Course Content

CS 307 content will largely be structured around three quizzes and each quiz will correspond to three modules of content. Additionally, we will have an introductory and concluding module.

Introduction

The first group of modules (containing only one module) will serve as an introduction to CS 307.

Module 00

In this module, you will become familiar with the course and we will get your machine setup to complete homework and labs. We will then overview the fundamental machine learning tasks, introduce two very basic methods, and definite basic metrics for assessing supervised learning metrics.

Topics

  • Machine Learning Tasks
    • Supervised Learning
      • Classification
      • Regression
    • Unsupervised Learning
      • Density Estimation
      • Clustering
      • Novelty and Outlier Detection
      • Dimension Reduction
    • Reinforcement Learning
  • Baseline Methods
    • DummyClassifier
    • DummyRegressor
  • Supervised Learning Metrics
    • Regression
      • Root Mean Square Error (RMSE)
      • Mean Absolute Error (MAE)
      • Mean Absolute Percentage Error (MAPE)
      • Coefficient of Determination (\(R^2\))
      • Max Error
    • Classification
      • Accuracy
      • Misclassification

Learning Objectives

After completing this module, you are expected to be able to:

  • Understand the syllabus of the course.
  • Understand the objectives of the course.
  • Communicate with the course staff.
  • Use Python, Jupyter, and VSCode to produce code for labs, quizzes, and MPs.
  • Use PrairieLearn to complete homework, lab models, and MPs.
  • Use Canvas to complete lab reports.
  • Differentiate between supervised, unsupervised, and reinforcement learning.
  • Identify regression and classification tasks.
  • Use sklearn baseline models DummyClassifier and DummyRegressor.
  • Calculate metrics to evaluate predictions from regression and classification methods.

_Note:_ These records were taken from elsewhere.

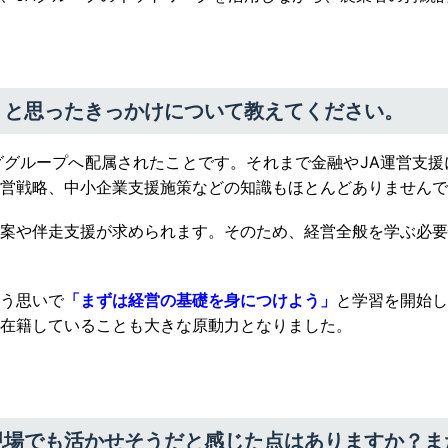
うと思ったきっかけについて教えてください。
グループへ配属されたことです。それまで金融やJA運営支援
営戦略、中小企業支援施策などの知識もほとんどありませんで
案や伴走支援が求められます。そのため、経営全般を学ぶ必要
う思いで
「まずは経営の基礎を身につけよう」
と学習を開始し
在籍していることも大きな原動力となりました。
現場でも活かせそうだと感じた点はありますか？ま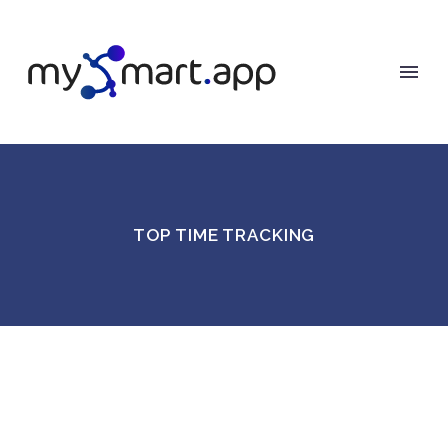
TOP TIME TRACKING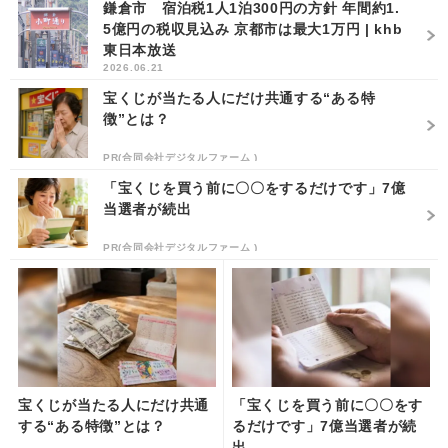
鎌倉市 宿泊税1人1泊300円の方針 年間約1.
5億円の税収見込み 京都市は最大1万円 | khb
東日本放送
2026.06.21
宝くじが当たる人にだけ共通する“ある特
徴”とは？
PR(合同会社デジタルファーム )
「宝くじを買う前に〇〇をするだけです」7億
当選者が続出
PR(合同会社デジタルファーム )
宝くじが当たる人にだけ共通
「宝くじを買う前に〇〇をす
する“ある特徴”とは？
るだけです」7億当選者が続
出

Slides, Scribbles, and Readings

Quiz 01

Quiz 01 will focus on two foundational nonparametric supervised learning methods: k-nearest neighbors (KNN) and decision trees. Both methods can be used for both classification and regression tasks. While discussing these methods, we will introduce the notion of generalization, and tools for model selection such as cross-validation.

Module 01

In Module 01 we will begin discussing supervised learning, both the regression and classification tasks. We will look at one of the foundational methods of machine learning: k-nearest neighbors. We will also introduce data splitting and overfitting.

Topics

  • K-Nearest Neighbors (KNN) Regression
    • KNeighborsRegressor
  • K-Nearest Neighbors (KNN) Classification
    • KNeighborsClassifier
  • Overfitting
  • Train, Test, and Validation Datasets
    • train_test_split
  • Object-Oriented Programming (OOP) in Python

Learning Objectives

  • Differentiate between regression and classification tasks.
  • Use k-nearest neighbors to make predictions for pre-processed data.
  • Understand how conditional probabilities relate to classifications.
  • Estimate and calculate conditional probabilities.
  • Use k-nearest neighbors to estimate conditional probabilities.
  • Split data into train, validation, and test sets.
  • Modify a tuning parameter to control the flexibility of a model.
  • Avoid overfitting by selecting an a model through the use of a validation set.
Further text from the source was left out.